Pirate fishing, also known by its less colourful name of illegal, unreported and unregulated (IUU) fishing, is a global problem. Fish pirates net up to US$9 billion each year in black-market revenue from our seas and aggravate the environmental impacts of overfishing. The Commission therefore rightly stresses the urgency with which action is needed.
Important elements of the Commission proposal to deter and eliminate IUU fishing are:
- an EU black list of vessels that have been caught fishing illegally;
- an improved port control and inspection scheme;
- stricter rules on the transhipment of fish from one ship to another at sea;
- stricter rules on certification and trade in fish;
- the setting of minimum standards for fines and other sanctions;
- the naming and prosecution of companies and EU nationals that benefit from IUU fishing;
and
- measures to prevent fish-pirates from hiding their identity, origin and activities behind the flags of countries that ask no questions about their fishing - so called flags of convenience of non-cooperating states.
The Commission's proposal on destructive fishing practices seeks to implement in parts a 2006 UN General Assembly Resolution that requires fishing nations to protect sensitive marine ecosystems from bottom fishing in areas beyond their national jurisdiction (i.e. in the international waters of the high seas). Most of the EU's deep-sea fisheries are conducted using a practice known as bottom-trawling, whereby vast, weighted nets are dragged across the seabed, devastating marine life which is hundreds, if not thousands, of years old. Scientists have identified deep-sea bottom trawling as the most destructive of all current fishing methods. Deepsea fisheries are also particularly vulnerable to overfishing, due to the longevity of targeted species and their slow growth and reproductive rates.

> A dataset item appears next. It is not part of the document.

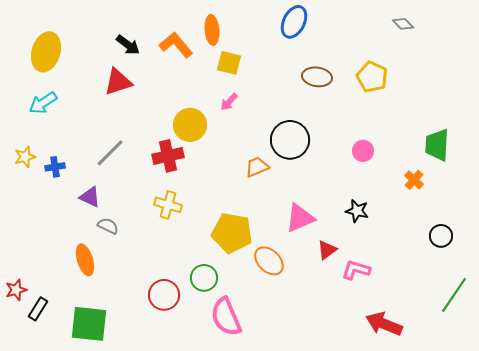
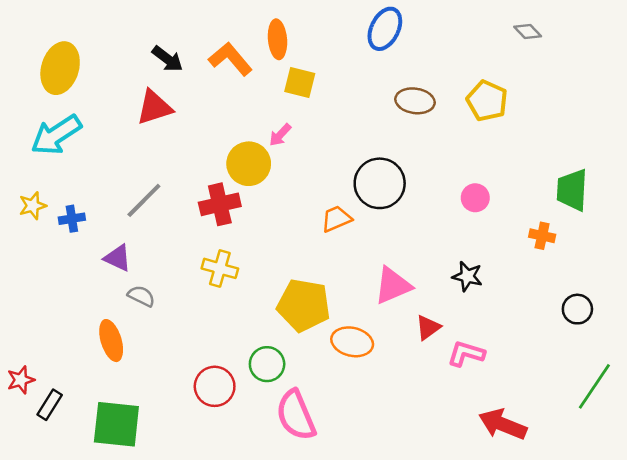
pink arrow: (229, 102) -> (280, 135), moved
cyan arrow: (43, 103) -> (56, 135), size x1.4
orange cross: (414, 180) -> (542, 236), turned -30
orange ellipse: (269, 261) -> (352, 342), turned -32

The Commission's proposal only deals with those EU fisheries conducted in areas where no international fisheries management takes place. It does not address destructive fishing within Community waters, nor does it currently address the same destructive fishing practices in areas where regional management organisations exist, such as the entire North Atlantic. It therefore leaves vast areas of the ocean unprotected. Further measures will have to be adopted at international and EU level to ensure that all areas are protect from the impacts of bottom trawling and similar destructive fishing practices. A number of isolated closed areas here and there will not provide sufficient protection.